Supreme Court Upholds Ruling to Correct Ballot Measure 1 Summary
Wednesday the Alaska Supreme Court upheld Superior Court Judge William F. Morse’s ruling ordering Lt. Gov. Kevin Meyer (R-Anchorage) to correct the ballot summary for Ballot Measure 1, Alaska’s Fair Share Act, as requested by initiative sponsors. In a two page order, the court rejected Meyer’s appeal. The court will issue a longer decision explaining its reasoning at a later date.
Initiative sponsors filed suit challenging Meyer’s initial summary of three of the four key provisions of the Fair Share Act as biased, untrue, and partial. After the initiative sponsors brought suit, Meyer’s revised his summary to correct his characterization of two of the three provisions, but continued to mischaracterize the third provision that required “[a]ll tax filings . . . shall be a matter of public record.” This transparency provision amends the existing law and permits Alaskans to know the revenues, costs, and profits of the major producers in our three major oil fields.
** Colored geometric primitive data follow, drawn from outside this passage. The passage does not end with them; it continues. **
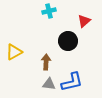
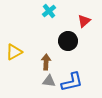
cyan cross: rotated 24 degrees counterclockwise
gray triangle: moved 3 px up
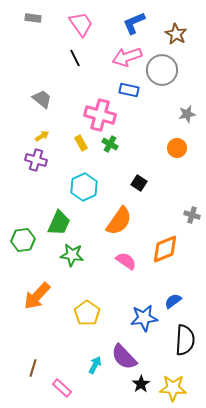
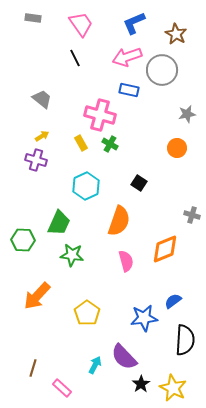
cyan hexagon: moved 2 px right, 1 px up
orange semicircle: rotated 16 degrees counterclockwise
green hexagon: rotated 10 degrees clockwise
pink semicircle: rotated 40 degrees clockwise
yellow star: rotated 24 degrees clockwise
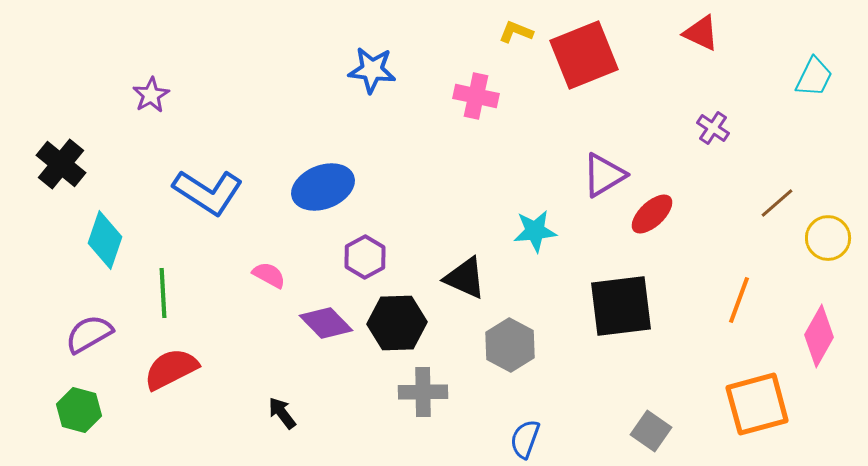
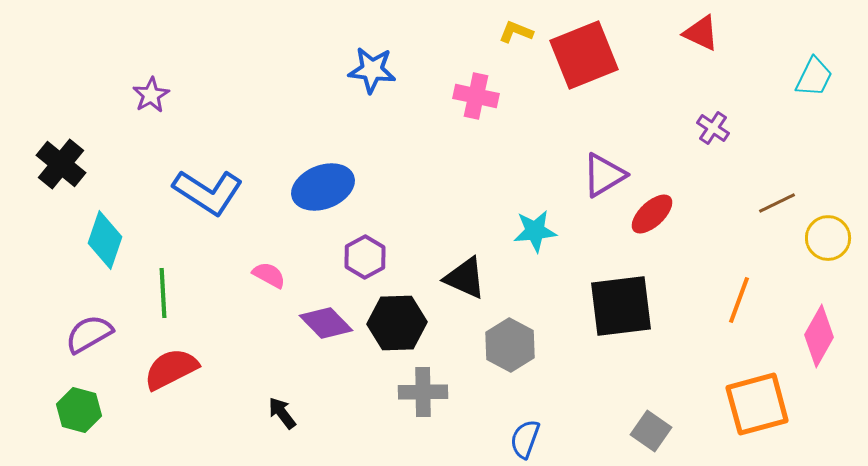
brown line: rotated 15 degrees clockwise
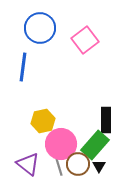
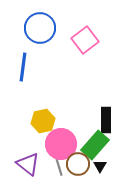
black triangle: moved 1 px right
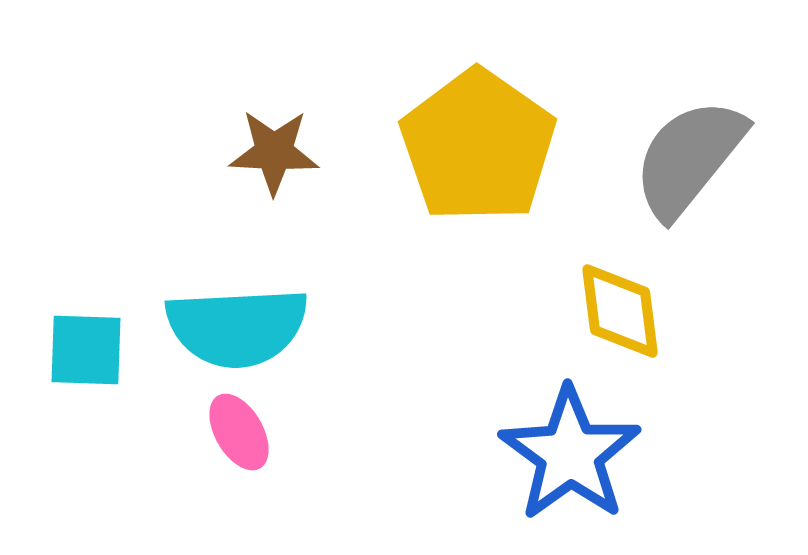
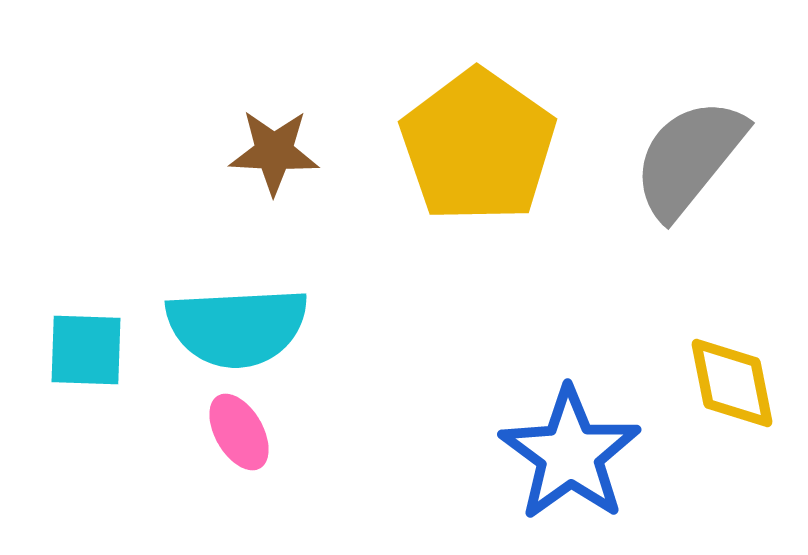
yellow diamond: moved 112 px right, 72 px down; rotated 4 degrees counterclockwise
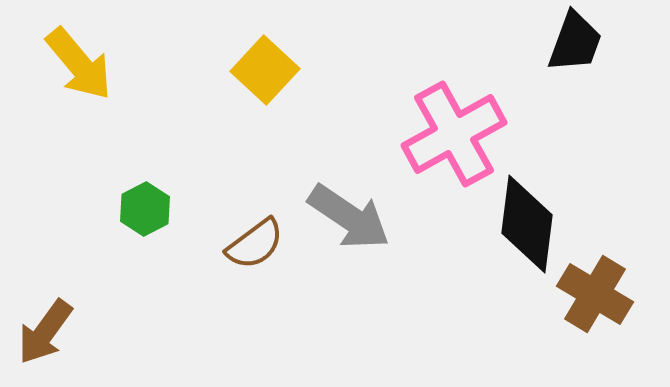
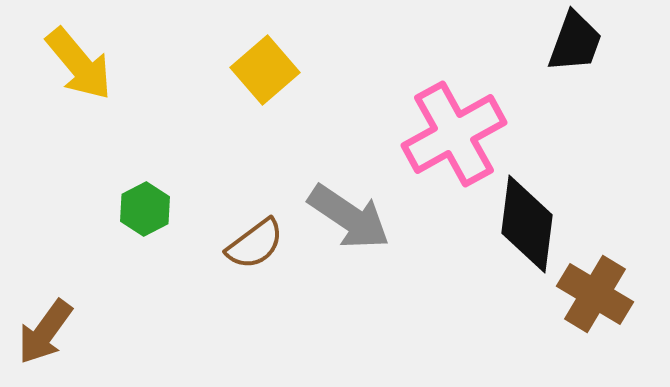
yellow square: rotated 6 degrees clockwise
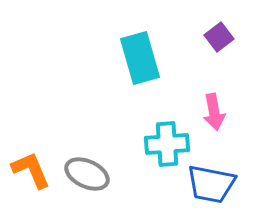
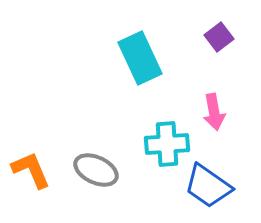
cyan rectangle: rotated 9 degrees counterclockwise
gray ellipse: moved 9 px right, 4 px up
blue trapezoid: moved 3 px left, 2 px down; rotated 24 degrees clockwise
Meyer, who as a state senator was a key architect of Alaska’s current oil tax system, proposed a summary of the transparency provision claiming tax filings would remain confidential–the opposite of its plain language. In his June ruling, Morse agreed that “the phrase ‘matter of public [record]’ is often used as shorthand to mean information or documents are not to be kept confidential but will be available for public inspection.” He also agreed with the initiative sponsors that Meyer’s interpretation should be struck from the ballot summary, holding that “[Meyer] places his finger on the scales and affirmatively states that [the transparency provision] does not mean or accomplish what its sponsors say was their intent or would be the effect of the initiative.” “This affirmative resolution of the dispute over its meaning is not an impartial summary of [the transparency provision]. By siding with the possibility of confidentiality Meyer has engaged in partisan suasion. That is improper.”
“It is unfortunate we had to bring suit against Lieutenant Governor Meyer to get him to fulfill his duty to provide a true and impartial summary of the Fair Share Act,” initiative chair Robin Brena said, “but this is a victory for the voters. Today the Supreme Court upheld their right to an unbiased ballot summary. We are confident that as voters get the facts, they will vote yes for Alaska’s Fair Share.”
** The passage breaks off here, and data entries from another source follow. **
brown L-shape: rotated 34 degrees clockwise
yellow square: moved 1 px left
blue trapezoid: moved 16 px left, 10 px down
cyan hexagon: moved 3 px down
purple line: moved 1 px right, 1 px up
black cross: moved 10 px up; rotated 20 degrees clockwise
Ballot Measure No. 1, the Fair Share Act, will be on the November 3 general election ballot. It will increase Alaskans’ share by increasing production taxes from a minimum of 0-4% to 10% for our three largest and most profitable fields. This will to help more fully fund PFDs, essential services, and capital budgets to create jobs for Alaskans. It will also transparently permit Alaskans to know the revenues, costs, and profits from our three major fields, so policymakers can ensure oil policies continue to be fair to both the major producers and Alaskans.